Your outcomes may demonstrate variance provided the stochastic nature of the algorithm or evaluation process, or variations in numerical accuracy. Take up executing the instance a few times and contrast the average outcome.
In this scenario, we can observe that this hierarchal strategy of the semi-supervised model followed by supervised model accomplishes a classification precision of approximately 86.2% on the holdout dataset, even better than the semi-supervised learning leveraged alone that accomplished a precision of approximately 85.6%.
Accuracy: 86.200
Further Reading
This portion of the blog provides additional resources on the subject if you are seeking to delve deeper.
Books
Introduction to semi-supervised learning, 2009
Chapter 11: Label Propagation and Quadratic Criterion, Semi-supervised learning, 2006
Papers
Learning from Labelled and Unlabelled data with Label Propagation, 2002.
APIs
sklearn.semi_supervised.LabelPropagation API.
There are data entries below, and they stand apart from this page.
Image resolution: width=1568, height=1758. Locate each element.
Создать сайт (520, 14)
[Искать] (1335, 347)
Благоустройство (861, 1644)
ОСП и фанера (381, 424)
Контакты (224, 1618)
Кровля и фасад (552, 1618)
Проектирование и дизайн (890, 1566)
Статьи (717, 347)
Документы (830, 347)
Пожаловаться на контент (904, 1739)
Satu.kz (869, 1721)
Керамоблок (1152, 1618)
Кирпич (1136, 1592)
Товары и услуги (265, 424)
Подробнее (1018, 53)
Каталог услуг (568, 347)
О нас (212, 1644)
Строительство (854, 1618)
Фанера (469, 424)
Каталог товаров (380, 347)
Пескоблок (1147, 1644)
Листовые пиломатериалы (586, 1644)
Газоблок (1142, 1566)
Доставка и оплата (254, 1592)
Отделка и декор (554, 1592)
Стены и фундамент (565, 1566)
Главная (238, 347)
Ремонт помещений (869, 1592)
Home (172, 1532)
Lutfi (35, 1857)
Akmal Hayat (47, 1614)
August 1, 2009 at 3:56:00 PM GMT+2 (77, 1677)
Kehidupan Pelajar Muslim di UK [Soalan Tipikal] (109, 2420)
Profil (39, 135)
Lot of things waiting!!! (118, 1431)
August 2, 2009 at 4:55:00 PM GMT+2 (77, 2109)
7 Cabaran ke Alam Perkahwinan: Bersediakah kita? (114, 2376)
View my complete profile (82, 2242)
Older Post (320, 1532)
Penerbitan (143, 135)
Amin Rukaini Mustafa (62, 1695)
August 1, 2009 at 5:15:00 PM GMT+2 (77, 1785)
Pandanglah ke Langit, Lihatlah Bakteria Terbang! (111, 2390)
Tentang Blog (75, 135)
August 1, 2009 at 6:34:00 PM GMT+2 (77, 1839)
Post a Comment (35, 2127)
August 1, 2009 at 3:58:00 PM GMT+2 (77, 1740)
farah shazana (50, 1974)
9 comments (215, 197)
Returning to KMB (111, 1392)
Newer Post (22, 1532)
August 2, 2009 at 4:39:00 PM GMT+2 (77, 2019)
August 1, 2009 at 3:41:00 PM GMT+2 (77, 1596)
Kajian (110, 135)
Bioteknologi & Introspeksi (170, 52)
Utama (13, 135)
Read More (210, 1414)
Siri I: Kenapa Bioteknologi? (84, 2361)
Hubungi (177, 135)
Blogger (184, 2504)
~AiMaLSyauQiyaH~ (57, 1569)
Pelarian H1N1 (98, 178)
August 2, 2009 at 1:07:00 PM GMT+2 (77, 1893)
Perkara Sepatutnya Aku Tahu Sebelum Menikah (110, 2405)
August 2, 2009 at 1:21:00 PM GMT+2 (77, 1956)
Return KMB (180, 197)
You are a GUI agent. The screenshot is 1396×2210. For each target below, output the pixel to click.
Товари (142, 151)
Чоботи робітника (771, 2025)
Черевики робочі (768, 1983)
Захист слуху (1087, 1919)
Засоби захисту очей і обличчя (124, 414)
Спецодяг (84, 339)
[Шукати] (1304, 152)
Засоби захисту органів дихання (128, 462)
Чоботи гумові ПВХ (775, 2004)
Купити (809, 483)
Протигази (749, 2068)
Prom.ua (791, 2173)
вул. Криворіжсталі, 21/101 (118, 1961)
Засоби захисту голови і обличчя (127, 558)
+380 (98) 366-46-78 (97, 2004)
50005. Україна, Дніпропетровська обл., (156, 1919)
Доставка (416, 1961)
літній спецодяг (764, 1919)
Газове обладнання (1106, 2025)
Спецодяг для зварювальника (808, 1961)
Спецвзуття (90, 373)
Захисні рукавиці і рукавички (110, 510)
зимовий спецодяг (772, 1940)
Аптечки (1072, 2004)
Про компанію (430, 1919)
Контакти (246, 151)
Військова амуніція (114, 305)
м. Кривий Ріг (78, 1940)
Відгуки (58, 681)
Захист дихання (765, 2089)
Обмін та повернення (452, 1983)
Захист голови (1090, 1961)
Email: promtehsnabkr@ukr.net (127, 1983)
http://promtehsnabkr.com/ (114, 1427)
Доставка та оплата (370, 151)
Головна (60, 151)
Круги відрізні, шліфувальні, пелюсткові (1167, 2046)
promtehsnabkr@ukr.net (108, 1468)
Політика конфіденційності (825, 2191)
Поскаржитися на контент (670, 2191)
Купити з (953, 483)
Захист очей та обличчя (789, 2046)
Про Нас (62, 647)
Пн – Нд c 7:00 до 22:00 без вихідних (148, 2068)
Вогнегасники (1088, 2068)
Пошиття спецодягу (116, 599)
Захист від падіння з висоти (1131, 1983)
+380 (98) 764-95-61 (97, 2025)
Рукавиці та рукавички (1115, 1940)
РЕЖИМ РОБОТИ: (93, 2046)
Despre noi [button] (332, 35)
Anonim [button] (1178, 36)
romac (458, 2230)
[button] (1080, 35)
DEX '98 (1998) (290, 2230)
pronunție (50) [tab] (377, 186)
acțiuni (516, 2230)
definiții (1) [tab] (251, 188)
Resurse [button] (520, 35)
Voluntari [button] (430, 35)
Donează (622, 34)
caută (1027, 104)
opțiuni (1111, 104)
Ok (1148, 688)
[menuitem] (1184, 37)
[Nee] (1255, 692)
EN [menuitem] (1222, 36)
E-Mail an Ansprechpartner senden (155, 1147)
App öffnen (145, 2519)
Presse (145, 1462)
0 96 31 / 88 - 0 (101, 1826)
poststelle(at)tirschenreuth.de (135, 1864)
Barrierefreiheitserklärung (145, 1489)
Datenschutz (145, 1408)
Section 1.14. Semi-supervised, Scikit-Learn User Guide
sklearn.model_selection.train_test_split API
sklearn.linear_model.LogisticRegression API
sklearn.datasets.make_classification API
Articles
Semi-supervised learning, Wikipedia
Conclusion
In this guide, you found how to apply the label propagation algorithm to a semi-supervised learning classification dataset.
Particularly, you learned:
- An intuition for how the label propagation semi-supervised learning algorithm operates.
- How to produce a semi-supervised classification dataset and setup a baseline in performance with a supervised learning algorithm
- How to produce and assess a label propagation algorithm and leverage the model output to train a supervised learning algorithm.